# R Squared

#### Description

As in the Least Squares visualization, six data points are arranged in the coordinate plane and may be moved about at will. The least squares regression line for the six points is drawn.

Two buttons control hiding and showing of:

- the squares of the deviations of the points from the mean of their
*y*values (the red squares), and - the squares of the errors or residuals from the points to the regression line (the blue squares).

The sum of the areas of the red squares is shown as a large red square - the total squared deviation that we are trying to explain with a linear model. Likewise, the sum of the the areas of the blue squares is shown as a large blue square - the total squared error that remains unexplained by the linear model.

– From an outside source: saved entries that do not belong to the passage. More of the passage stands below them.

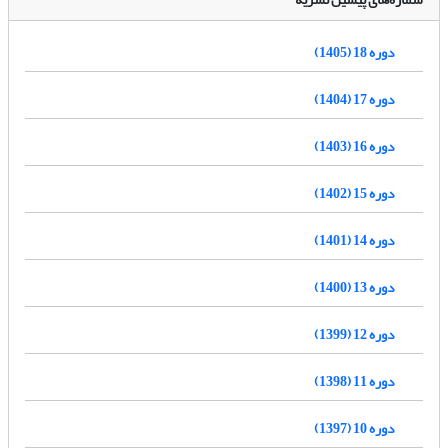
دوره 18 (1405)
دوره 17 (1404)
دوره 16 (1403)
دوره 15 (1402)
دوره 14 (1401)
دوره 13 (1400)
دوره 12 (1399)
دوره 11 (1398)
دوره 10 (1397)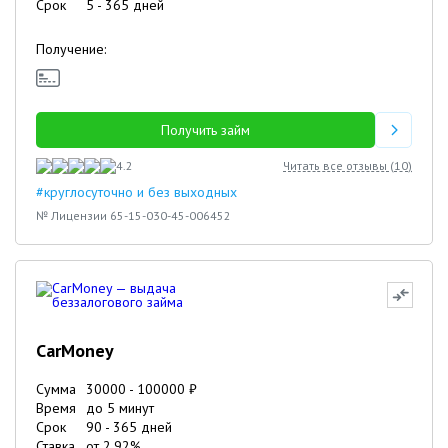
Срок
5
-
365
дней
Получение:
Получить займ
4.2
Читать все отзывы (
10
)
#круглосуточно и без выходных
№ Лицензии 65-15-030-45-006452
CarMoney
Сумма
30000
-
100000
₽
Время
до 5 минут
Срок
90
-
365
дней
Ставка
от
2.92
%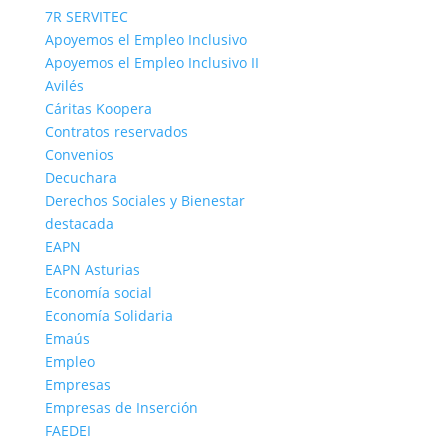
7R SERVITEC
Apoyemos el Empleo Inclusivo
Apoyemos el Empleo Inclusivo II
Avilés
Cáritas Koopera
Contratos reservados
Convenios
Decuchara
Derechos Sociales y Bienestar
destacada
EAPN
EAPN Asturias
Economía social
Economía Solidaria
Emaús
Empleo
Empresas
Empresas de Inserción
FAEDEI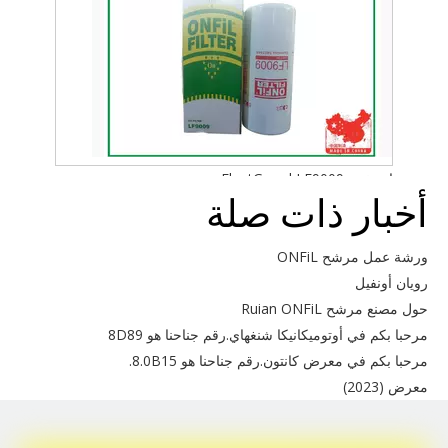
استخدم FleetGuard LF9009
أخبار ذات صلة
ورشة عمل مرشح ONFiL
رويان أونفيل
حول مصنع مرشح Ruian ONFiL
مرحبا بكم في أوتوميكانيكا شنغهاي.رقم جناحنا هو 8D89
مرحبا بكم في معرض كانتون.رقم جناحنا هو 8.0B15.
معرض (2023)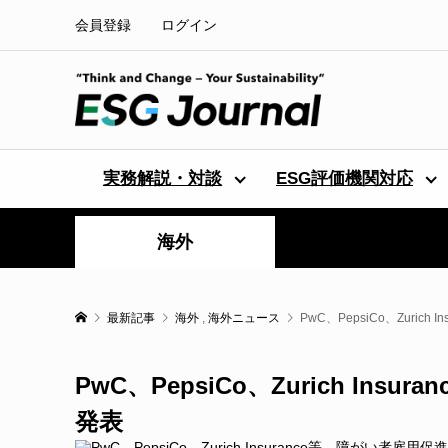
会員登録
ログイン
実務解説・対談
ESG評価機関対応
海外
最新記事
海外
,
海外ニュース
PwC、PepsiCo、Zuri
PwC、PepsiCo、Zurich In
発表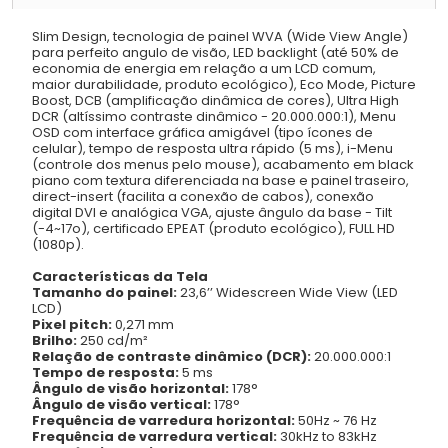
Slim Design, tecnologia de painel WVA (Wide View Angle)
para perfeito angulo de visão, LED backlight (até 50% de
economia de energia em relação a um LCD comum,
maior durabilidade, produto ecológico), Eco Mode, Picture
Boost, DCB (amplificação dinâmica de cores), Ultra High
DCR (altíssimo contraste dinâmico - 20.000.000:1), Menu
OSD com interface gráfica amigável (tipo ícones de
celular), tempo de resposta ultra rápido (5 ms), i-Menu
(controle dos menus pelo mouse), acabamento em black
piano com textura diferenciada na base e painel traseiro,
direct-insert (facilita a conexão de cabos), conexão
digital DVI e analógica VGA, ajuste ângulo da base - Tilt
(-4~17o), certificado EPEAT (produto ecológico), FULL HD
(1080p).
Características da Tela
Tamanho do painel:
23,6’’ Widescreen Wide View (LED
LCD)
Pixel pitch:
0,271 mm
Brilho:
250 cd/m²
Relação de contraste dinâmico (DCR):
20.000.000:1
Tempo de resposta:
5 ms
Ângulo de visão horizontal:
178°
Ângulo de visão vertical:
178°
Frequência de varredura horizontal:
50Hz ~ 76 Hz
Frequência de varredura vertical:
30kHz to 83kHz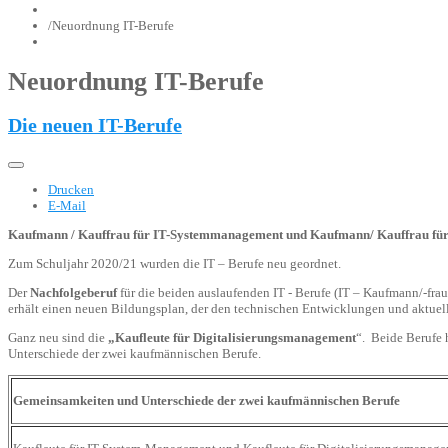
/
Neuordnung IT-Berufe
Neuordnung IT-Berufe
Die neuen IT-Berufe
Drucken
E-Mail
Kaufmann / Kauffrau für IT-Systemmanagement und Kaufmann/ Kauffrau für
Zum Schuljahr 2020/21 wurden die IT – Berufe neu geordnet.
Der
Nachfolgeberuf
für die beiden auslaufenden IT - Berufe (IT – Kaufmann/-frau
erhält einen neuen Bildungsplan, der den technischen Entwicklungen und aktuel
Ganz neu sind die
„Kaufleute für Digitalisierungsmanagement
“. Beide Berufe 
Unterschiede der zwei kaufmännischen Berufe.
Gemeinsamkeiten und Unterschiede der zwei kaufmännischen Berufe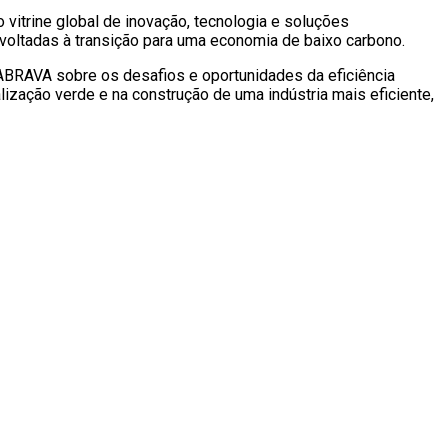
vitrine global de inovação, tecnologia e soluções
s voltadas à transição para uma economia de baixo carbono.
 ABRAVA sobre os desafios e oportunidades da eficiência
ialização verde e na construção de uma indústria mais eficiente,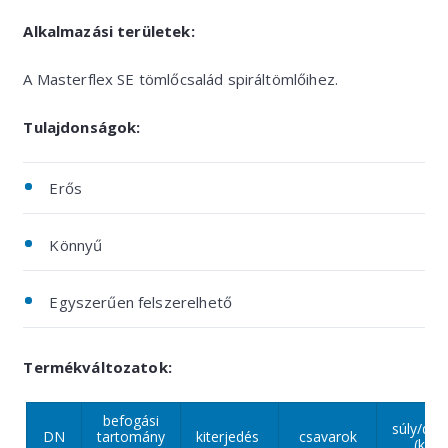
Alkalmazási területek:
A Masterflex SE tömlőcsalád spiráltömlőihez.
Tulajdonságok:
Erős
Könnyű
Egyszerűen felszerelhető
Termékváltozatok:
befogási
súly/dar
DN
tartomány
kiterjedés
csavarok
(kg)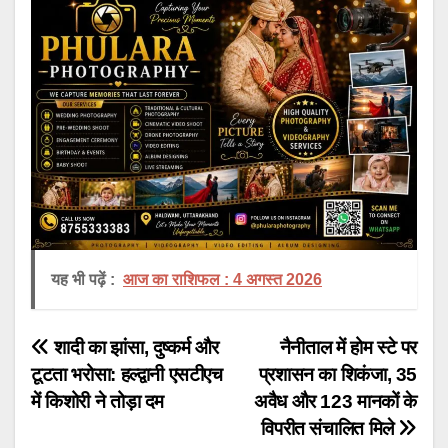
यह भी पढ़ें :
आज का राशिफल : 4 अगस्त 2026
Post
शादी का झांसा, दुष्कर्म और
नैनीताल में होम स्टे पर
टूटता भरोसा: हल्द्वानी एसटीएच
प्रशासन का शिकंजा, 35
navigation
में किशोरी ने तोड़ा दम
अवैध और 123 मानकों के
विपरीत संचालित मिले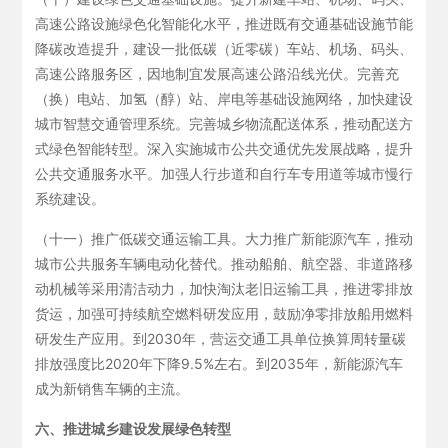
高速公路设施绿色化智能化水平，推进既有交通基础设施节能
降碳改造提升，建设一批低碳（近零碳）车站、机场、码头、
高速公路服务区，因地制宜发展高速公路沿线光伏。完善充
（换）电站、加氢（醇）站、岸电等基础设施网络，加快建设
城市智慧交通管理系统。完善城乡物流配送体系，推动配送方
式绿色智能转型。深入实施城市公共交通优先发展战略，提升
公共交通服务水平。加强人行步道和自行车专用道等城市慢行
系统建设。
（十一）推广低碳交通运输工具。大力推广新能源汽车，推动
城市公共服务车辆电动化替代。推动船舶、航空器、非道路移
动机械等采用清洁动力，加快淘汰老旧运输工具，推进零排放
货运，加强可持续航空燃料研发应用，鼓励净零排放船用燃料
研发生产应用。到2030年，营运交通工具单位换算周转量碳
排放强度比2020年下降9.5%左右。到2035年，新能源汽车
成为新销售车辆的主流。
六、推进城乡建设发展绿色转型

The ratio of these two areas (blue / red) is proportion of the deviation that remains unexplained. One minus this ratio is proportion of the deviation that is explained.

#### Questions

- Why is it that the big blue square will always have less area than the big red square?
- Drag point
*P*_{1}along the the regression line until it becomes an outlier. Notice that as you get farther and farther from the other five points, the*r*^{2}value becomes closer and closer to one. Explain why this is happening and comment on how it can happen that one point can provide a high correlation. - Drag the six points until they all have approximately the same
*y*-values. Notice that r squared becomes nearly zero. Explain why this has to be so. - Find two other arrangements of the six points that produce a zero
*r*^{2}value and explain why they do so in terms of the red and blue squares. - Arrange the six points so that the
*r*^{2}value is one. Explain why your arrangement works. - Is there any arrangement of the six points that has an
*r*^{2}value of one but in which the points are not all on a line? Why, or why not?